Vermeer’s compositional mastery contributes to the painting’s placid mood. Here is a description of how the meticulous composition contributes to the portrayal of a quiet moment:
Vermeer organized his compositional elements so as to enhance the tranquility of the scene. The woman rests her arms gently on the writing table and turns easily toward the viewer, her chair angled toward the picture plane. Other than the chair and a fold in the blue drapery that parallels the woman’s arm, few diagonals exist. Vermeer provided a horizontal and vertical framework for the woman’s form by means of the foreground table and the painting on the rear wall. Not only does the dark form of the painting provide a chiaroscuro contrast for the woman’s head, its size, which extends two-third of the way across the background wall, relates proportionally to the width of the composition. Other proportional relationships further indicate the care with which Vermeer conceived his composition. The width of the wall to the right of the picture, for example, is equal to the height of the table, which is half the distance between the bottom of the picture on the back wall and the base of the painting. [3]
Women engaged in domestic activities were a consistent subject for Vermeer and other Dutch painters. “A Lady Writing” invites us to look closely at the details, for example, the way blue table covering is folded and lit.
“Woman Holding a Balance (c. 1664)
American collector Peter A.B. Widener (1834-1915) left “Woman Holding a Balance” (also known as “Woman Weighing Pearls”) to his son, Joseph (1872-1943) on the condition that Joseph bequeath his collection to a museum. The National Gallery acquired the 15 7/8 by 14 inch painting in 1942.
In this painting a woman is quietly, and intensely, involved in a scene from daily life—she does not engage with us. A high window from the left illuminates her and, again, the background is muted.

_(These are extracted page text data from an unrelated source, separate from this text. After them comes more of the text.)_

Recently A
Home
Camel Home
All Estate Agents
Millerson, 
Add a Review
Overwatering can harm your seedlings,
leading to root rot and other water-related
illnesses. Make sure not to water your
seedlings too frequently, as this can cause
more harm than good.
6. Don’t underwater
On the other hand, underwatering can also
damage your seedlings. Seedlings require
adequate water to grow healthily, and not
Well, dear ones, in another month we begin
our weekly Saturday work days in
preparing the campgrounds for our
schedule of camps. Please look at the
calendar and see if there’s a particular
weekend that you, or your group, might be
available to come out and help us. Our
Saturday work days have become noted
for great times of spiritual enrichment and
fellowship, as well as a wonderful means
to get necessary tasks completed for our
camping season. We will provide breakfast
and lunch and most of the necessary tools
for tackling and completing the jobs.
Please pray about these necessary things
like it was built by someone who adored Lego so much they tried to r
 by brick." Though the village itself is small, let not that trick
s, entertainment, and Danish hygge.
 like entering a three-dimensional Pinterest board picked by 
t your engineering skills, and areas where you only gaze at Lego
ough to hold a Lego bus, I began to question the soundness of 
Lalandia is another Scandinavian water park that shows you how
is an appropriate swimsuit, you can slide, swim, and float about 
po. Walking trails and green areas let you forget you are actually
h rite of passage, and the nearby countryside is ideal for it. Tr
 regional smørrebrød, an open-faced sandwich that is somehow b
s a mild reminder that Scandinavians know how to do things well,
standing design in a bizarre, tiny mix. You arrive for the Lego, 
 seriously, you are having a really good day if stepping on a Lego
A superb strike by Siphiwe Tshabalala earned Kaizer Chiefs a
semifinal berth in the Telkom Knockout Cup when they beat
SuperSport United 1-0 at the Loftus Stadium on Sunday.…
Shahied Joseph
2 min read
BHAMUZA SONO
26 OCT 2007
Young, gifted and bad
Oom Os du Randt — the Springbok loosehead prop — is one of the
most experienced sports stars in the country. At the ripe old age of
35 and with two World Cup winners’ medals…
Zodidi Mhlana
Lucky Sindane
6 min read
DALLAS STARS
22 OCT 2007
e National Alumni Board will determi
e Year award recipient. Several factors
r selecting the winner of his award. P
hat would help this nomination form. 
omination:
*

Some interpretations propose that because she may be pregnant the woman is a version of the Virgin Mary with balanced scales that anticipate the life of Christ, his sacrifice and the foundation of the church.

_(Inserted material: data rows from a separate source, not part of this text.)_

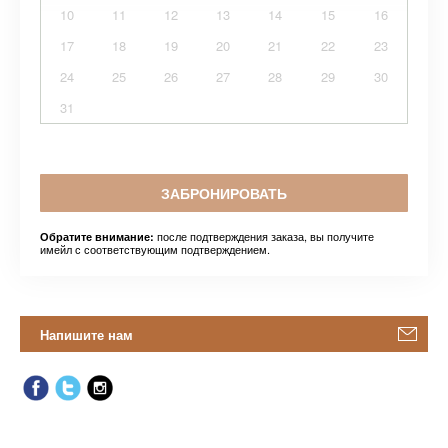
10
11
12
13
14
15
16
17
18
19
20
21
22
23
24
25
26
27
28
29
30
31
ЗАБРОНИРОВАТЬ
после подтверждения заказа, вы получите
Обратите внимание:
имейл с соответствующим подтверждением.
Напишите нам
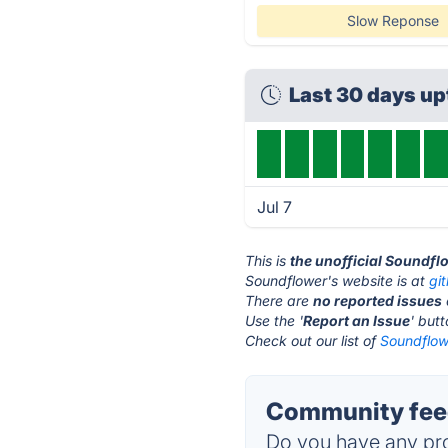
Slow Reponse
Last 30 days u
Jul 7
This is
the unofficial Soundfl
Soundflower's website is at
gi
There are
no reported issues
Use the '
Report an Issue
' but
Check out our list of
Soundflowe
Community feed
Do you have any pro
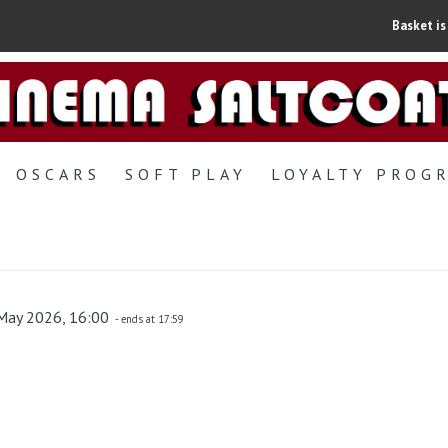
Basket is
OSCARS
SOFT PLAY
LOYALTY PROG
May 2026, 16:00
- ends at 17:59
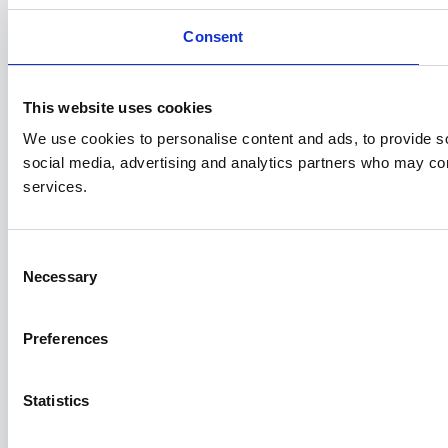
Consent
This website uses cookies
We use cookies to personalise content and ads, to provide soc
social media, advertising and analytics partners who may comb
services.
Consent
Necessary
Selection
Preferences
Statistics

Observers have debated what the woman is weighing: the consensus seems to be strands of pearls and a gold chain. “Woman Holding a Balance” was described this way:
The Woman Weighing Pearls…also has the naturalness and the noble simplicity of the classic middle period. Here, too, every detail is significant and indispensable. The light is mild and harmonious. Again, the figure, her mood and her delicate action dominate the interior and fill it with a gentle atmosphere. The subdued centre of the composition is the hand holding the scales, and by very subtle compositional means Vermeer focuses our interest on this action without distracting too much from her whole appearance…The principal clue to the allegorical meaning would be the picture of the ‘Last Judgement’ which hangs behind the woman. Vermeer probably wanted the viewer to reflect on the material treasures being weighed, and the weighing of souls on Judgement Day.[4]
The Dutch nation was an international mercantile power during Vermeer’s life. In “Woman Holding a Balance” Vermeer’s subject tends to the rewards of that economic success.

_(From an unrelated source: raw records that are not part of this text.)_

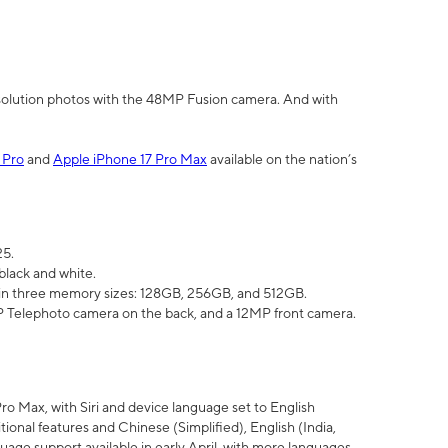
olution photos with the 48MP Fusion camera. And with
 Pro
and
Apple iPhone 17 Pro Max
available on the nation’s
25.
black and white.
e in three memory sizes: 128GB, 256GB, and 512GB.
Telephoto camera on the back, and a 12MP front camera.
Pro Max, with Siri and device language set to English
tional features and Chinese (Simplified), English (India,
uage support available in early April, with more languages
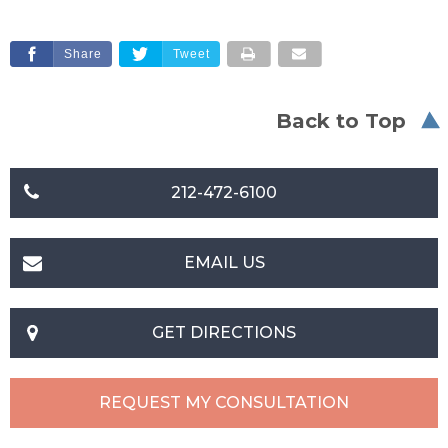
Share
Tweet
Back to Top
212-472-6100
EMAIL US
GET DIRECTIONS
REQUEST MY CONSULTATION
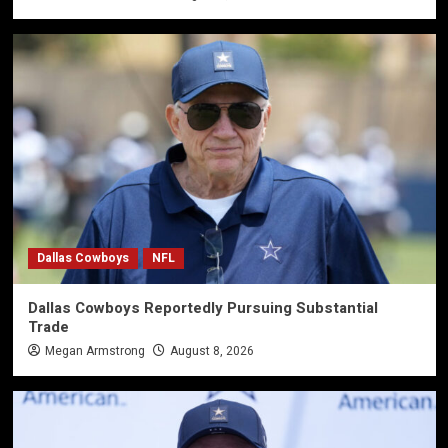
Dallas Cowboys
NFL
Dallas Cowboys Reportedly Pursuing Substantial
Trade
Megan Armstrong
August 8, 2026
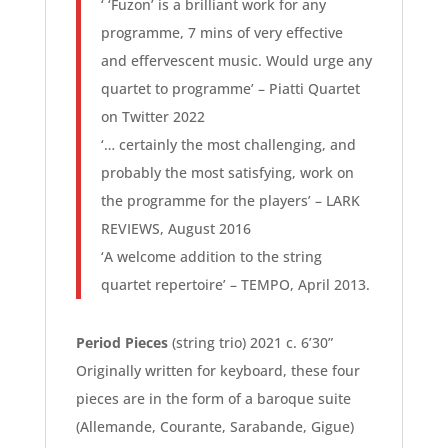
‘ ‘Fuzon’ is a brilliant work for any
programme, 7 mins of very effective
and effervescent music. Would urge any
quartet to programme’ – Piatti Quartet
on Twitter 2022
‘… certainly the most challenging, and
probably the most satisfying, work on
the programme for the players’ – LARK
REVIEWS, August 2016
‘A welcome addition to the string
quartet repertoire’ – TEMPO, April 2013.
Period Pieces
(string trio) 2021 c. 6’30”
Originally written for keyboard, these four
pieces are in the form of a baroque suite
(Allemande, Courante, Sarabande, Gigue)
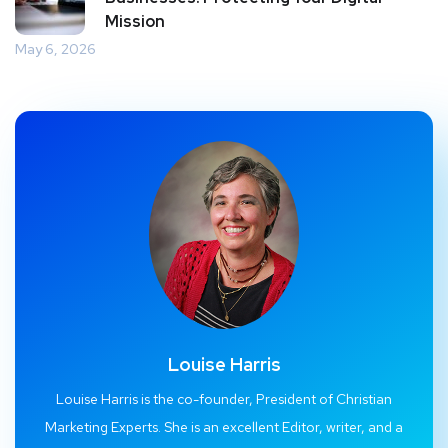
Mission
May 6, 2026
Louise Harris
Louise Harris is the co-founder, President of Christian
Marketing Experts. She is an excellent Editor, writer, and a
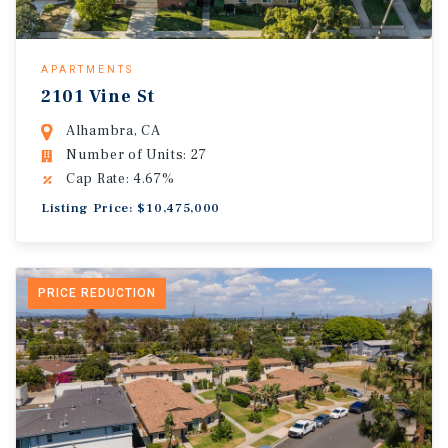
APARTMENTS
2101 Vine St
Alhambra, CA
Number of Units: 27
Cap Rate: 4.67%
Listing Price: $10,475,000
PRICE REDUCTION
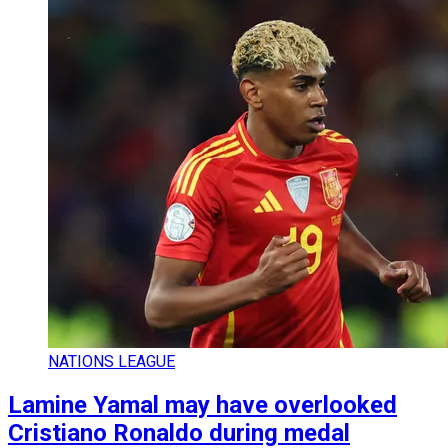
NATIONS LEAGUE
Lamine Yamal may have overlooked
Cristiano Ronaldo during medal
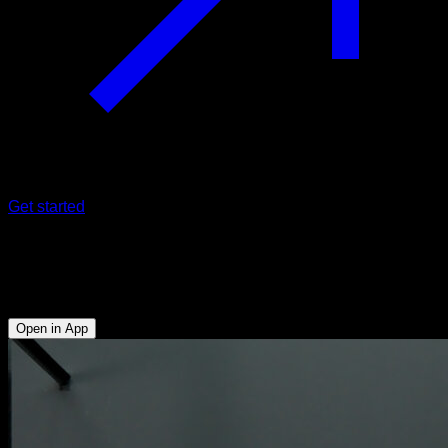
Get started
Australian pull-ups with elbows out
Biceps - External Rotators - Lower Trapezius - Rear Deltoid
Open in App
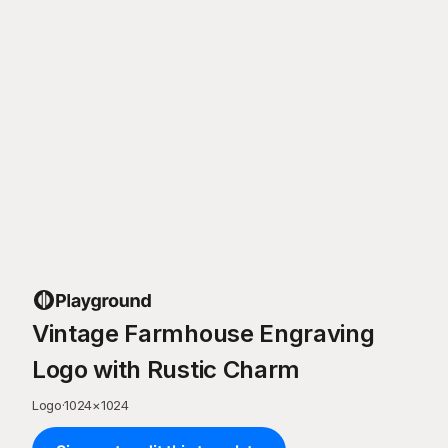
Vintage Farmhouse Engraving
Logo with Rustic Charm
Logo
·
1024
×
1024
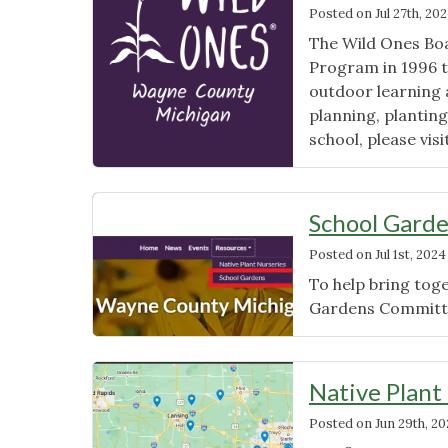
Posted on
Jul 27th, 20
The Wild Ones Boa
Program in 1996 to
outdoor learning a
planning, planting
school, please vis
School Garde
Posted on
Jul 1st, 2024
To help bring toge
Gardens Committe
Native Plant
Posted on
Jun 29th, 2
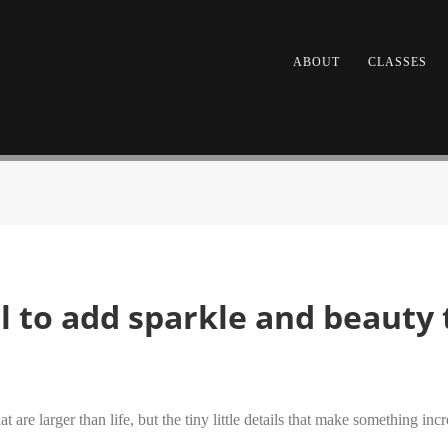
ABOUT
CLASSES
el to add sparkle and beauty
are larger than life, but the tiny little details that make something incr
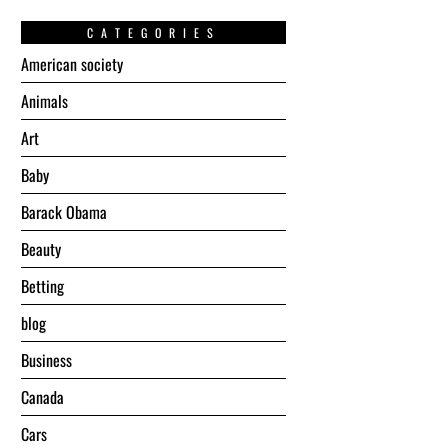
CATEGORIES
American society
Animals
Art
Baby
Barack Obama
Beauty
Betting
blog
Business
Canada
Cars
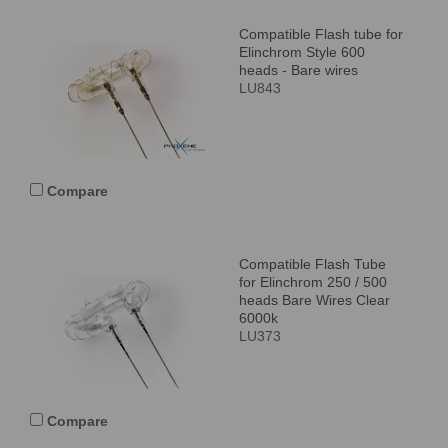
Compatible Flash tube for
Elinchrom Style 600
heads - Bare wires
LU843
Compare
Compatible Flash Tube
for Elinchrom 250 / 500
heads Bare Wires Clear
6000k
LU373
Compare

Waiting for you in the West Building of the National Gallery of Art: the serene brilliance of Johannes Vermeer.
[1] As legendary rock guitarist Nigel Tufnel explained in the movie This is Spinal Tap when asked why his amplifier loudness settings went to 11:
Well, it's one louder, isn't it? It's not ten. You see, most blokes, you know, will be playing at ten. You're on ten here, all the way up, all the way up, all the way up, you're on ten on your guitar. Where can you go from there? Where?
[2] Johannes Vermeer, National Gallery of Art and Royal Cabinet of Paintings Mauritshhuis, The Hague, Yale University Press, 1995, p. 160.
[3] Ibid. p. 156
[4] Dutch Art and Architecture 1600-1800, Rosenberg, Slive and ter Kuile, Penguin Books, 1980, p.203.